For example, to determine which of four varieties of wheat had the highest yield, Fisher would divide a rectangular test field into 16 plots. He then planted each of the four varieties in four separate plots. Each of the four varieties (A, B, C and D) was planted just once in each row and once in each column (Figure 1). This minimized the effects of soil variation in the analysis of the plot yields.
Fisher also developed the correct method for analyzing designed experiments. He called it “analysis of variance” because it breaks up the total variation in the data column into components due to different sources. Today these vector components are called “signals” and “noise.” There is a signal component for each controlled variation and a noise component representing variations not attributable to any of the controlled variations. By looking at the signal-to-noise ratio for a particular variation, the analysis of variance will provide accurate answers.
The problems Fisher encountered in conducting agricultural experiments in the 1920s exist today in virtually all Six Sigma applications. For example, industrial experimenters are confronted by significant degrees of uncontrollable variation in such areas as raw materials, human operators or environmental conditions. Such problems can be overcome by running sufficiently large experiments. Unfortunately, large experiments are often too expensive, too time consuming, or both.
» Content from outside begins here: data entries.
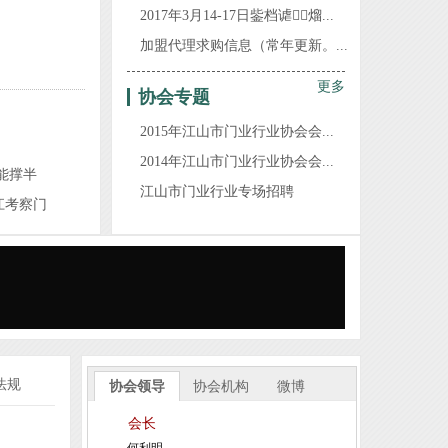
2017年3月14-17日鈭档谑熘...
江山沁园春家居有限公司
加盟代理求购信息（常年更新。...
江山市金派门业有限公司
更多
江山市嘉启富门业有限公司
协会专题
江山多美歌门业装饰有限公司
2015年江山市门业行业协会会...
江山百家旺门业有限责任公司
2014年江山市门业行业协会会...
能撑半
浙江安若家居有限公司
江山市门业行业专场招聘
江考察门
浙江雅迪乐木业有限公司
恭祝协会常务副会长单位浙江金凯门业有限责任公司创...
浙江金诚消防科技有限公司
杭州顺南兴木工机械有限公司江山营业部
江山市盼森门业有限公司
浙江典尚门业有限公司
法规
协会领导
协会机构
微博
江山千禧门业有限公司
江山金纳福门业有限公司
会长
浙江圣凯斯家居有限公司
何利明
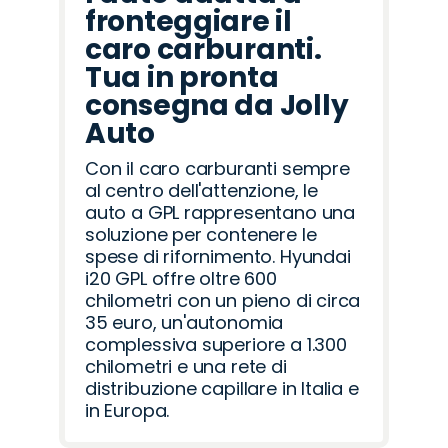
fronteggiare il
caro carburanti.
Tua in pronta
consegna da Jolly
Auto
Con il caro carburanti sempre
al centro dell'attenzione, le
auto a GPL rappresentano una
soluzione per contenere le
spese di rifornimento. Hyundai
i20 GPL offre oltre 600
chilometri con un pieno di circa
35 euro, un'autonomia
complessiva superiore a 1.300
chilometri e una rete di
distribuzione capillare in Italia e
in Europa.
Fortunately, Fisher’s solutions to these problems work just as well in 21st century Six Sigma as they did in 20th century agriculture. In fact, Fisher’s methods of design and analysis have become international standards in business and applied science.
Fisher’s methods require well-structured data matrices. His analysis of variance delivers surprisingly precise results when applied to a well-structured matrix, even when the matrix is quite small.
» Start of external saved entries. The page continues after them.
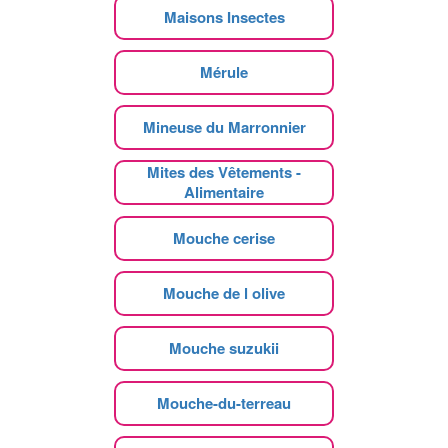
Maisons Insectes
Mérule
Mineuse du Marronnier
Mites des Vêtements -
Alimentaire
Mouche cerise
Mouche de l olive
Mouche suzukii
Mouche-du-terreau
Case Study: The Daily Grind
Don worked in the belt grinding department. Day after day, he and his co-workers removed gate stubs from metal castings to prepare them for final processing and shipping. The grinders were paid a handsome hourly rate. The other major expense was the cost of the belts. The department went through a lot of belts on a typical shift.
Define: If a belt is used beyond a certain point, the efficiency in removing metal goes way down. The supplier representative had given the area manager a rule for when the grinders should replace a worn belt. The rule was called “50 percent used up.” Examples of belts that had been 50 percent used up were hanging on the walls in the grinding department. The purpose of the rule was to minimize the total expense of the operation. Don thought the rule was wrong. He thought the rule caused them to discard the belts too soon. He had a hypothesis that using the belts a little longer would reduce the belt expense with no loss of grinding efficiency. He also suspected that the supplier just wanted to sell more belts.
LGR |
Material |
Usage |
Grit |
Session |
Cost |
High |
Rubber |
50% |
50 |
AM |
5.28 |
High |
Rubber |
50% |
30 |
PM |
6.50 |
Don had come up with a new rule called 75 percent used up. He proposed doing a designed experiment to determine whether or not the new rule was more cost effective than the old rule. Don, the area manager and the supplier representative discussed the project. The supplier representative was vehemently opposed to the project. He said the 50 percent rule was based on extensive experimentation and testing at his company. He said the grinding department was wasting time trying to reinvent the wheel.
Don argued that laboratory tests may not be good predictors of shop-floor performance. The area manager thought Don had a good point. He gave the go-ahead for the project. He allowed Don one full day to complete the experiment.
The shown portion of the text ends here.